TASK OBJECTIVE >> Copy out, from the entries below, each line holding the string "input".

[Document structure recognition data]

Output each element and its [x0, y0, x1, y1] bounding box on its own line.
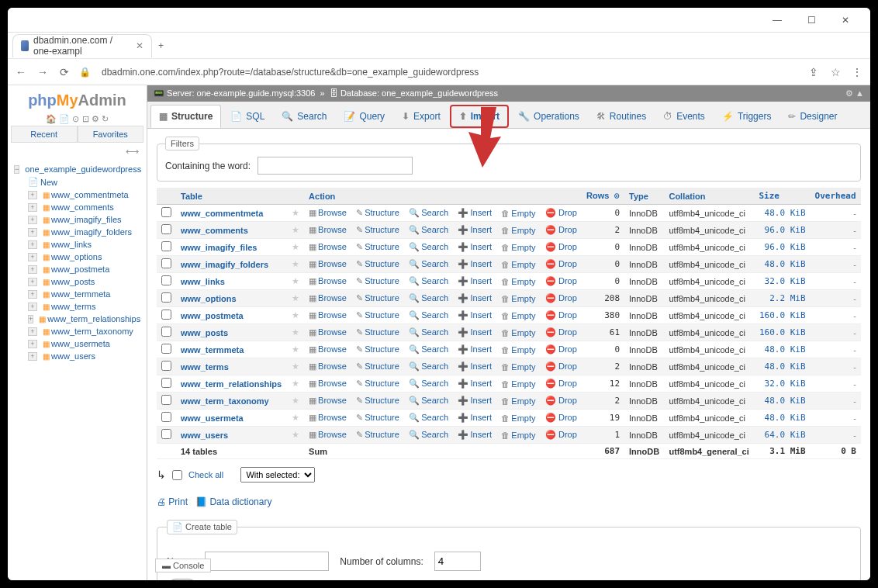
row-checkbox[interactable] — [161, 327, 171, 337]
tree-table[interactable]: + ▦ www_commentmeta — [25, 189, 143, 201]
insert-link[interactable]: ➕Insert — [458, 259, 492, 268]
tab-query[interactable]: 📝 Query — [336, 105, 392, 128]
structure-link[interactable]: ✎Structure — [356, 276, 399, 285]
print-link[interactable]: 🖨 Print — [157, 496, 188, 507]
tab-structure[interactable]: ▦ Structure — [150, 105, 221, 128]
tab-events[interactable]: ⏱ Events — [655, 105, 713, 128]
drop-link[interactable]: ⛔ Drop — [545, 379, 577, 388]
empty-link[interactable]: 🗑Empty — [501, 328, 535, 337]
tree-table[interactable]: + ▦ www_imagify_folders — [25, 226, 143, 238]
th-overhead[interactable]: Overhead — [811, 188, 861, 205]
filter-input[interactable] — [258, 157, 413, 175]
drop-link[interactable]: ⛔ Drop — [545, 430, 577, 439]
search-link[interactable]: 🔍Search — [409, 327, 448, 337]
row-checkbox[interactable] — [161, 429, 171, 439]
row-checkbox[interactable] — [161, 292, 171, 303]
reload-button[interactable]: ⟳ — [57, 66, 71, 78]
drop-link[interactable]: ⛔ Drop — [545, 242, 577, 251]
table-name[interactable]: www_users — [181, 431, 228, 440]
table-name[interactable]: www_commentmeta — [181, 209, 263, 218]
drop-link[interactable]: ⛔ Drop — [545, 310, 577, 320]
tree-table[interactable]: + ▦ www_term_taxonomy — [25, 325, 143, 337]
url-text[interactable]: dbadmin.one.com/index.php?route=/databas… — [102, 67, 799, 78]
structure-link[interactable]: ✎Structure — [356, 344, 399, 354]
table-name[interactable]: www_term_relationships — [181, 379, 282, 389]
empty-link[interactable]: 🗑Empty — [501, 243, 535, 252]
tab-sql[interactable]: 📄 SQL — [223, 105, 272, 128]
structure-link[interactable]: ✎Structure — [356, 413, 399, 422]
empty-link[interactable]: 🗑Empty — [501, 379, 535, 389]
browse-link[interactable]: ▦Browse — [309, 344, 347, 354]
menu-icon[interactable]: ⋮ — [850, 66, 864, 78]
favorite-icon[interactable]: ★ — [292, 225, 299, 234]
structure-link[interactable]: ✎Structure — [356, 361, 399, 371]
empty-link[interactable]: 🗑Empty — [501, 431, 535, 440]
table-name[interactable]: www_terms — [181, 362, 229, 372]
row-checkbox[interactable] — [161, 310, 171, 320]
drop-link[interactable]: ⛔ Drop — [545, 276, 577, 285]
insert-link[interactable]: ➕Insert — [458, 293, 492, 303]
row-checkbox[interactable] — [161, 395, 171, 405]
row-checkbox[interactable] — [161, 361, 171, 371]
search-link[interactable]: 🔍Search — [409, 430, 448, 439]
drop-link[interactable]: ⛔ Drop — [545, 208, 577, 217]
tree-table[interactable]: + ▦ www_options — [25, 251, 143, 263]
tree-table[interactable]: + ▦ www_usermeta — [25, 337, 143, 350]
drop-link[interactable]: ⛔ Drop — [545, 396, 577, 405]
empty-link[interactable]: 🗑Empty — [501, 311, 535, 320]
browse-link[interactable]: ▦Browse — [309, 276, 347, 285]
browser-tab[interactable]: dbadmin.one.com / one-exampl ✕ — [12, 34, 152, 57]
th-collation[interactable]: Collation — [664, 188, 754, 205]
forward-button[interactable]: → — [36, 66, 50, 78]
minimize-button[interactable]: — — [760, 9, 794, 32]
browse-link[interactable]: ▦Browse — [309, 259, 347, 268]
insert-link[interactable]: ➕Insert — [458, 276, 492, 285]
structure-link[interactable]: ✎Structure — [356, 430, 399, 439]
tree-table[interactable]: + ▦ www_comments — [25, 201, 143, 213]
drop-link[interactable]: ⛔ Drop — [545, 413, 577, 422]
table-name[interactable]: www_imagify_folders — [181, 260, 268, 269]
row-checkbox[interactable] — [161, 275, 171, 285]
close-tab-icon[interactable]: ✕ — [136, 40, 143, 51]
drop-link[interactable]: ⛔ Drop — [545, 259, 577, 268]
back-button[interactable]: ← — [14, 66, 28, 78]
drop-link[interactable]: ⛔ Drop — [545, 225, 577, 234]
favorite-icon[interactable]: ★ — [292, 379, 299, 388]
search-link[interactable]: 🔍Search — [409, 396, 448, 405]
search-link[interactable]: 🔍Search — [409, 344, 448, 354]
empty-link[interactable]: 🗑Empty — [501, 413, 535, 423]
row-checkbox[interactable] — [161, 224, 171, 234]
tab-triggers[interactable]: ⚡ Triggers — [714, 105, 779, 128]
favorite-icon[interactable]: ★ — [292, 208, 299, 217]
empty-link[interactable]: 🗑Empty — [501, 396, 535, 406]
structure-link[interactable]: ✎Structure — [356, 327, 399, 337]
favorite-icon[interactable]: ★ — [292, 310, 299, 320]
structure-link[interactable]: ✎Structure — [356, 208, 399, 217]
tree-table[interactable]: + ▦ www_posts — [25, 275, 143, 288]
tree-table[interactable]: + ▦ www_postmeta — [25, 263, 143, 275]
browse-link[interactable]: ▦Browse — [309, 379, 347, 388]
favorite-icon[interactable]: ★ — [292, 344, 299, 354]
structure-link[interactable]: ✎Structure — [356, 379, 399, 388]
sidebar-icons[interactable]: 🏠 📄 ⊙ ⊡ ⚙ ↻ — [11, 112, 143, 126]
insert-link[interactable]: ➕Insert — [458, 310, 492, 320]
search-link[interactable]: 🔍Search — [409, 361, 448, 371]
data-dictionary-link[interactable]: 📘 Data dictionary — [195, 496, 271, 507]
row-checkbox[interactable] — [161, 412, 171, 422]
favorite-icon[interactable]: ★ — [292, 276, 299, 285]
table-name[interactable]: www_comments — [181, 226, 248, 235]
create-name-input[interactable] — [205, 552, 329, 571]
insert-link[interactable]: ➕Insert — [458, 413, 492, 422]
search-link[interactable]: 🔍Search — [409, 293, 448, 303]
empty-link[interactable]: 🗑Empty — [501, 294, 535, 303]
share-icon[interactable]: ⇪ — [807, 66, 821, 78]
favorite-icon[interactable]: ★ — [292, 242, 299, 251]
browse-link[interactable]: ▦Browse — [309, 293, 347, 303]
search-link[interactable]: 🔍Search — [409, 276, 448, 285]
create-cols-input[interactable] — [434, 552, 481, 571]
insert-link[interactable]: ➕Insert — [458, 208, 492, 217]
row-checkbox[interactable] — [161, 241, 171, 251]
table-name[interactable]: www_termmeta — [181, 345, 244, 355]
browse-link[interactable]: ▦Browse — [309, 361, 347, 371]
tree-table[interactable]: + ▦ www_imagify_files — [25, 213, 143, 226]
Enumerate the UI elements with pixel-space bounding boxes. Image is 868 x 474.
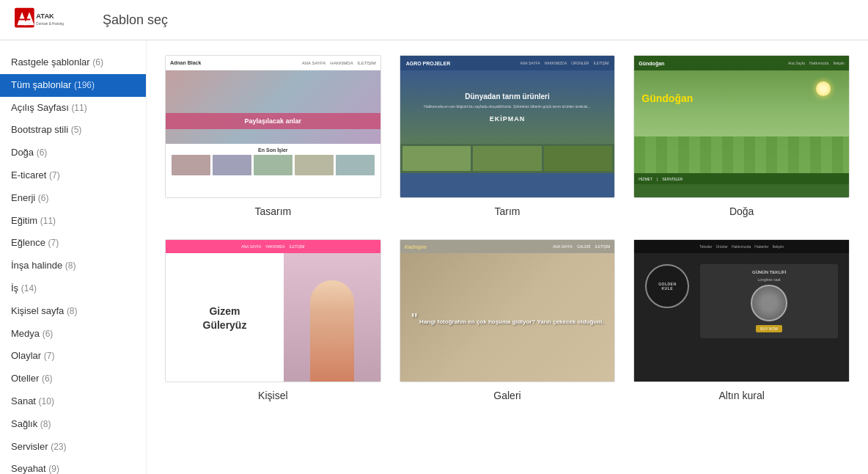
template-card-altin-kural[interactable]: Tekstler Ürünler Hakkımızda Haberler İle…	[633, 239, 850, 401]
main-layout: Rastgele şablonlar (6)Tüm şablonlar (196…	[0, 40, 868, 474]
template-thumb-tarim: AGRO PROJELER ANA SAYFA HAKKIMIZDA ÜRÜNL…	[400, 55, 616, 198]
sidebar-item-count: (11)	[40, 216, 56, 226]
sidebar-item-label: İş	[11, 282, 21, 293]
sidebar-item-label: Tüm şablonlar	[11, 79, 74, 90]
sidebar-item-label: Doğa	[11, 147, 37, 158]
sidebar-item-count: (10)	[39, 396, 54, 406]
sidebar-item-seyahat[interactable]: Seyahat (9)	[0, 458, 146, 474]
sidebar-item-count: (7)	[49, 170, 60, 181]
sidebar-item-label: Kişisel sayfa	[11, 305, 67, 316]
sidebar-item-label: Sanat	[11, 395, 39, 406]
template-label-galeri: Galeri	[400, 390, 616, 401]
svg-text:ATAK: ATAK	[36, 12, 54, 20]
sidebar-item-label: Olaylar	[11, 350, 44, 361]
sidebar-item-label: Medya	[11, 328, 43, 339]
template-thumb-doga: Gündoğan Ana Sayfa Hakkımızda İletişim G…	[633, 55, 850, 198]
sidebar-item-oteller[interactable]: Oteller (6)	[0, 368, 146, 390]
sidebar-item-label: Enerji	[11, 192, 38, 203]
sidebar-item-count: (8)	[67, 306, 78, 316]
preview-galeri-hero: " Hangi fotoğrafım en çok hoşuma gidiyor…	[400, 253, 615, 382]
sidebar-item-count: (6)	[92, 57, 103, 68]
sidebar-item-label: Bootstrap stili	[11, 124, 71, 135]
sidebar-item-eglence[interactable]: Eğlence (7)	[0, 232, 146, 255]
template-card-galeri[interactable]: Kadrajım ANA SAYFA GALERİ İLETİŞİM " Han…	[400, 239, 616, 401]
sidebar-item-label: E-ticaret	[11, 169, 49, 181]
sidebar-item-count: (8)	[65, 260, 76, 271]
sidebar-item-eticaret[interactable]: E-ticaret (7)	[0, 164, 146, 187]
sidebar-item-count: (5)	[71, 125, 82, 135]
template-card-tarim[interactable]: AGRO PROJELER ANA SAYFA HAKKIMIZDA ÜRÜNL…	[400, 55, 616, 217]
template-thumb-kisisel: ANA SAYFA HAKKIMDA İLETİŞİM GizemGüleryü…	[165, 239, 381, 382]
template-card-doga[interactable]: Gündoğan Ana Sayfa Hakkımızda İletişim G…	[633, 55, 850, 217]
preview-thumbnails	[166, 155, 380, 175]
sidebar-item-label: Sağlık	[11, 418, 40, 429]
sidebar-item-label: Rastgele şablonlar	[11, 56, 92, 68]
sidebar-item-bootstrap[interactable]: Bootstrap stili (5)	[0, 119, 146, 142]
template-label-doga: Doğa	[633, 205, 850, 217]
sidebar-item-count: (196)	[74, 80, 95, 90]
sidebar-item-acilis[interactable]: Açılış Sayfası (11)	[0, 97, 146, 120]
preview-nav: Adnan Black ANA SAYFA HAKKIMDA İLETİŞİM	[166, 56, 380, 70]
sidebar-item-count: (9)	[48, 464, 59, 474]
sidebar-item-label: Açılış Sayfası	[11, 102, 71, 113]
sidebar-item-count: (14)	[21, 283, 37, 293]
logo-image: ATAK Domain & Hosting	[15, 7, 73, 33]
preview-tarim-hero: Dünyadan tarım ürünleri Hakkımızda en so…	[400, 70, 615, 144]
sidebar-item-count: (6)	[42, 373, 53, 384]
sidebar-item-label: Servisler	[11, 441, 51, 452]
template-card-tasarim[interactable]: Adnan Black ANA SAYFA HAKKIMDA İLETİŞİM …	[165, 55, 381, 217]
sidebar-item-count: (6)	[43, 329, 54, 339]
preview-kisisel-body: GizemGüleryüz	[166, 253, 380, 382]
preview-galeri-nav: Kadrajım ANA SAYFA GALERİ İLETİŞİM	[400, 240, 615, 253]
sidebar-item-count: (6)	[38, 193, 49, 203]
preview-doga-hero: Gündoğan	[634, 70, 849, 173]
sidebar-item-enerji[interactable]: Enerji (6)	[0, 187, 146, 210]
sidebar-item-rastgele[interactable]: Rastgele şablonlar (6)	[0, 51, 146, 74]
template-label-tarim: Tarım	[400, 205, 616, 217]
sidebar-item-count: (23)	[51, 442, 66, 452]
template-content: Adnan Black ANA SAYFA HAKKIMDA İLETİŞİM …	[147, 40, 868, 474]
sidebar-item-olaylar[interactable]: Olaylar (7)	[0, 345, 146, 368]
sidebar-item-servisler[interactable]: Servisler (23)	[0, 436, 146, 459]
template-thumb-galeri: Kadrajım ANA SAYFA GALERİ İLETİŞİM " Han…	[400, 239, 616, 382]
sidebar-item-count: (7)	[48, 238, 59, 248]
preview-kisisel-nav: ANA SAYFA HAKKIMDA İLETİŞİM	[166, 240, 380, 253]
logo[interactable]: ATAK Domain & Hosting	[15, 7, 73, 33]
sidebar-item-label: Eğitim	[11, 215, 40, 226]
preview-altin-nav: Tekstler Ürünler Hakkımızda Haberler İle…	[634, 240, 849, 253]
preview-altin-body: GOLDENKULE GÜNÜN TEKLİFİ Longines saat B…	[634, 253, 849, 382]
template-thumb-tasarim: Adnan Black ANA SAYFA HAKKIMDA İLETİŞİM …	[165, 55, 381, 198]
preview-doga-nav: Gündoğan Ana Sayfa Hakkımızda İletişim	[634, 56, 849, 70]
sidebar-item-count: (11)	[71, 103, 87, 113]
preview-hero: Paylaşılacak anlar	[166, 70, 380, 144]
svg-text:Domain & Hosting: Domain & Hosting	[36, 22, 64, 26]
sidebar-item-count: (8)	[40, 419, 51, 429]
preview-hero-text: Paylaşılacak anlar	[166, 113, 380, 129]
sidebar-item-tum[interactable]: Tüm şablonlar (196)	[0, 74, 146, 97]
sidebar-item-count: (7)	[44, 351, 55, 361]
template-label-tasarim: Tasarım	[165, 205, 381, 217]
sidebar-item-is[interactable]: İş (14)	[0, 277, 146, 300]
preview-tarim-nav: AGRO PROJELER ANA SAYFA HAKKIMIZDA ÜRÜNL…	[400, 56, 615, 70]
sidebar-item-egitim[interactable]: Eğitim (11)	[0, 210, 146, 233]
preview-tarim-bottom	[400, 144, 615, 173]
sidebar-item-doga[interactable]: Doğa (6)	[0, 142, 146, 164]
template-label-altin-kural: Altın kural	[633, 390, 850, 401]
template-grid: Adnan Black ANA SAYFA HAKKIMDA İLETİŞİM …	[165, 55, 850, 401]
template-card-kisisel[interactable]: ANA SAYFA HAKKIMDA İLETİŞİM GizemGüleryü…	[165, 239, 381, 401]
sidebar-item-kisisel-sayfa[interactable]: Kişisel sayfa (8)	[0, 300, 146, 323]
template-thumb-altin-kural: Tekstler Ürünler Hakkımızda Haberler İle…	[633, 239, 850, 382]
svg-rect-3	[18, 18, 30, 20]
sidebar-item-sanat[interactable]: Sanat (10)	[0, 390, 146, 413]
sidebar-nav: Rastgele şablonlar (6)Tüm şablonlar (196…	[0, 51, 146, 474]
page-title: Şablon seç	[103, 12, 168, 28]
sidebar-item-label: Seyahat	[11, 463, 48, 474]
header: ATAK Domain & Hosting Şablon seç	[0, 0, 868, 40]
sidebar-item-label: Oteller	[11, 373, 42, 384]
sidebar-item-saglik[interactable]: Sağlık (8)	[0, 413, 146, 436]
sidebar-item-count: (6)	[37, 147, 48, 158]
sidebar-item-label: İnşa halinde	[11, 260, 65, 271]
template-label-kisisel: Kişisel	[165, 390, 381, 401]
sidebar-item-medya[interactable]: Medya (6)	[0, 323, 146, 346]
sidebar-item-insa[interactable]: İnşa halinde (8)	[0, 255, 146, 277]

OUTPUT BELOW >>
filter-input[interactable] — [258, 157, 413, 175]
create-name-input[interactable] — [205, 552, 329, 571]
create-cols-input[interactable] — [434, 552, 481, 571]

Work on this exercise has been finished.